ABOUT THIS TASK. All entries need to be written out verbatim, with pictures omitted.

--- RECORDS FOR THIS EXERCISE Enclosed Below ---

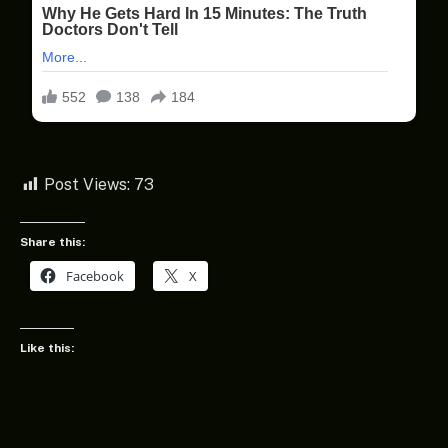
Post Views:
73
Share this:
Facebook
X
Like this:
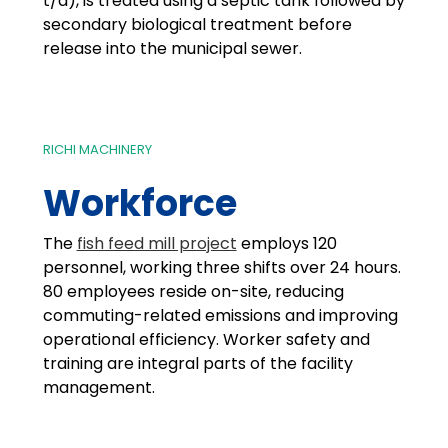
t/a), is treated using a septic tank followed by
secondary biological treatment before
release into the municipal sewer.
RICHI MACHINERY
Workforce
The
fish feed mill project
employs 120
personnel, working three shifts over 24 hours.
80 employees reside on-site, reducing
commuting-related emissions and improving
operational efficiency. Worker safety and
training are integral parts of the facility
management.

--- End of Enclosed RECORDS FOR THIS EXERCISE ---

OUTPUT FOR THIS TASK.
Post Views:
73
Share this:
Facebook
X
Like this:
t/a), is treated using a septic tank followed by
secondary biological treatment before
release into the municipal sewer.
RICHI MACHINERY
Workforce
The
fish feed mill project
employs 120
personnel, working three shifts over 24 hours.
80 employees reside on-site, reducing
commuting-related emissions and improving
operational efficiency. Worker safety and
training are integral parts of the facility
management.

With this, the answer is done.